We performed a comprehensive analysis of genetic effects on gene expression variation in human lymphoblastoid cell lines, presenting evidence for cis regulatory effects of 1348 genes and their biological properties by adopting a “candidate region approach”. The limited power of our analysis means that we detect only a subset of the existing functional regulatory effects in these populations. In addition, as we have only interrogated a single cell type, variation manifested only in other cell types is not represented here. These two facts argue for an abundance of cis regulatory variants segregating in human populations, some of which may be responsible for higher-order phenotypic variation and susceptibility to disease.
Our analysis goes beyond the mere detection of cis
regulatory effects. We have performed to our knowledge, the most comprehensive analysis to date of the properties of the cis
association signals, and we have systematically described characteristics of the expression data. Together these analyses provide us with confidence in the detected signals. In addition, we have demonstrated that the detected association signals replicate very well across populations, even though the populations are quite divergent and the sample sizes are small. We also detect the effect of population differentiation on gene expression. In this respect, we confirm what has been previously documented in smaller scale studies 16,28
; Among-population allele frequency differences exist and provide a framework for the study of phenotypic differences among populations.

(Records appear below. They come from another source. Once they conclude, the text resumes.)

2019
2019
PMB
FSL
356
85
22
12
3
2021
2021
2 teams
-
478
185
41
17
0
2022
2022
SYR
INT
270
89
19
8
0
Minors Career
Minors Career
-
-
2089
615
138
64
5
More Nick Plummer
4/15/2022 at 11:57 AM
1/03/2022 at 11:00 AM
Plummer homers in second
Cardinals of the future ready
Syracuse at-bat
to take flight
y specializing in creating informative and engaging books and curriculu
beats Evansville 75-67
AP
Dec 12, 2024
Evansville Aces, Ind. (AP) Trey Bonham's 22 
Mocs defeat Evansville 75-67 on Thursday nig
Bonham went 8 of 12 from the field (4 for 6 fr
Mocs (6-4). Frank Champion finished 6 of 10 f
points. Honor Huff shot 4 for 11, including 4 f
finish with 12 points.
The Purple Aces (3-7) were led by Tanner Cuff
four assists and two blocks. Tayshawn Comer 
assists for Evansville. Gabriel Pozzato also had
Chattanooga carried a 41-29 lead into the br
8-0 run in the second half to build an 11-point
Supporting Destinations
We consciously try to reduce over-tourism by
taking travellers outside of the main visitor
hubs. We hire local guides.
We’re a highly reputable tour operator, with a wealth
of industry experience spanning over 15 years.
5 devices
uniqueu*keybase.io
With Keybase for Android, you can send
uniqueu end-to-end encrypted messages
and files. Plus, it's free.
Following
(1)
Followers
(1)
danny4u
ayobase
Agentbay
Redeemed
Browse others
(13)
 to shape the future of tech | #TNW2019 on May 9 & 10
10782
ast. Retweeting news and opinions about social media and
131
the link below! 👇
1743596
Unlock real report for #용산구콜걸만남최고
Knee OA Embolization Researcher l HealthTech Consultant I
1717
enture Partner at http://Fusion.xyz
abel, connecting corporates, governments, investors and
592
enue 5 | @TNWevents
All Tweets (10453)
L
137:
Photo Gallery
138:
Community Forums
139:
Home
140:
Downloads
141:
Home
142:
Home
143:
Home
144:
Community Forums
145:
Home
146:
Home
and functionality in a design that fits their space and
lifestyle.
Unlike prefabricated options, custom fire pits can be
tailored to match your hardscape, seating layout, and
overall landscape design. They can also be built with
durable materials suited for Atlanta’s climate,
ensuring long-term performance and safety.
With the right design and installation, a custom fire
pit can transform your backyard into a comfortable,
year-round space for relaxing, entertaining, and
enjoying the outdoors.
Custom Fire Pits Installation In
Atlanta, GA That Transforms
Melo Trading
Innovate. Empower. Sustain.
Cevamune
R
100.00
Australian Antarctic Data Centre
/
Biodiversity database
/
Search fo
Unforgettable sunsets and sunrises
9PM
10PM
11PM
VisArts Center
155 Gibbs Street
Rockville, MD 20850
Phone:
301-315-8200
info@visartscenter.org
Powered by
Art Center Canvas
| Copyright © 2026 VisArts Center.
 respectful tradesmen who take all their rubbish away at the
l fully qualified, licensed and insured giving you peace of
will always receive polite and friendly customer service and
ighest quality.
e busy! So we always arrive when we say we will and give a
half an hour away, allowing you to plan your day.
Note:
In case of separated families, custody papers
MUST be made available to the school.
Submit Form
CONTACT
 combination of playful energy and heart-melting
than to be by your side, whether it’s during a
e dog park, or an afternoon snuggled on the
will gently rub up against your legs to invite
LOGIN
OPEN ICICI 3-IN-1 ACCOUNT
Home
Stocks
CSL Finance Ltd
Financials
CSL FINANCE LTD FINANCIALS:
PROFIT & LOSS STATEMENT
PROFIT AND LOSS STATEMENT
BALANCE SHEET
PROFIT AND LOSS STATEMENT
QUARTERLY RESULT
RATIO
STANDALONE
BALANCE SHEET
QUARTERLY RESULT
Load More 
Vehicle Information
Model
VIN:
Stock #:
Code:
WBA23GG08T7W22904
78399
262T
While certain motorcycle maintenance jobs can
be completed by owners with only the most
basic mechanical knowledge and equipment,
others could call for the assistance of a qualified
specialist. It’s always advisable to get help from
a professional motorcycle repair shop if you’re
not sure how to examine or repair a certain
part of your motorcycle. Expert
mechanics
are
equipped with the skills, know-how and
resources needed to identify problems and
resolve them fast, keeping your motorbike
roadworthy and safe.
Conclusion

We have provided new methodological insights into the analysis of gene expression variation. By employing pooling of divergent populations and conditional permutation schemes, we increased the sensitivity of our analysis, detecting smaller regulatory effects shared across populations. One can imagine a more sophisticated conditional permutation scheme that would permit pooling of any set of populations for which the population identities or relatedness metrics are known. We have also employed a non-parametric test, namely Spearman rank correlation, and demonstrated that it has enough power to be used in such studies. In addition, SRC has some advantages over linear regression due to the fact that, contrary to the linear regression where outliers can have a large impact on the p-values, SRC is not sensitive to them and therefore the nominal p-values can be used directly in methods that estimate FDR (example given in Figure S6
The evolutionary and annotation properties of cis regulatory associations are very relevant since the density of the phase II HapMap allows for a fine-scale analysis of the association signal. The vast majority of detected cis regulatory effects map very close to the TSS and are enriched in regions of high sequence conservation. This information provides a useful framework to search for cis regulatory variants in the human genome and suggests that most of the large effect variants are in the genic and immediate intergenic regions. The association data will become available at the Ensembl web site in the October 2007 as Distributed Annotation System (DAS) tracks to enable browsing and downloading.
Finally, we have attempted to analyze effects in trans
by adopting a “candidate variants approach” assigning prior relevance to those SNPs already known to be associated with cis
regulation, protein sequence variation (amino acid or splicing variation), or miRNA structure, and this approach made correction by permutation feasible. There were fewer genes exhibiting significant trans
effects than exhibiting cis
effects. This is a function of the fact that trans
effects are often more indirect and therefore weaker, so our sample size does not provide us with enough power in conjunction with the much larger number of tests we have to correct for. In general, the detection of trans
effects in humans has been less successful than in yeast 38,39
. This may be because the yeast cell comprises the entire organism, so study of the biological interactions in a yeast cell has the potential to detect all of the interactions, while the human cell is just a small part of the organism so many of the intercellular effects mediating trans
effects cannot be discovered. Finally, we have provided evidence that among a set of potential variants that could have effects in trans,
we observe a large enrichment in the contribution of cis
regulatory variants, which may suggest that cis
regulatory variation explains much of the complex phenotypic variation in humans, at least at the molecular level.
We have described the most comprehensive analysis to date of gene expression variation in human populations, and provide a detailed characterization of the genetic as well as the positional effects in the genome. This detailed analysis provides a robust and useful framework for the future analysis of gene expression variation in large cohorts with larger sample sizes but lower SNP densities and potentially multiple cell types. It will also greatly facilitate the interpretation and follow up of disease association studies by allowing the dissection of biological effects in regions that carry strong statistical signals of association. This and future studies will lead to a detailed map of functional variation in the human genome that will complement functional and variation studies towards the complete understanding of phenotypic variation in human populations.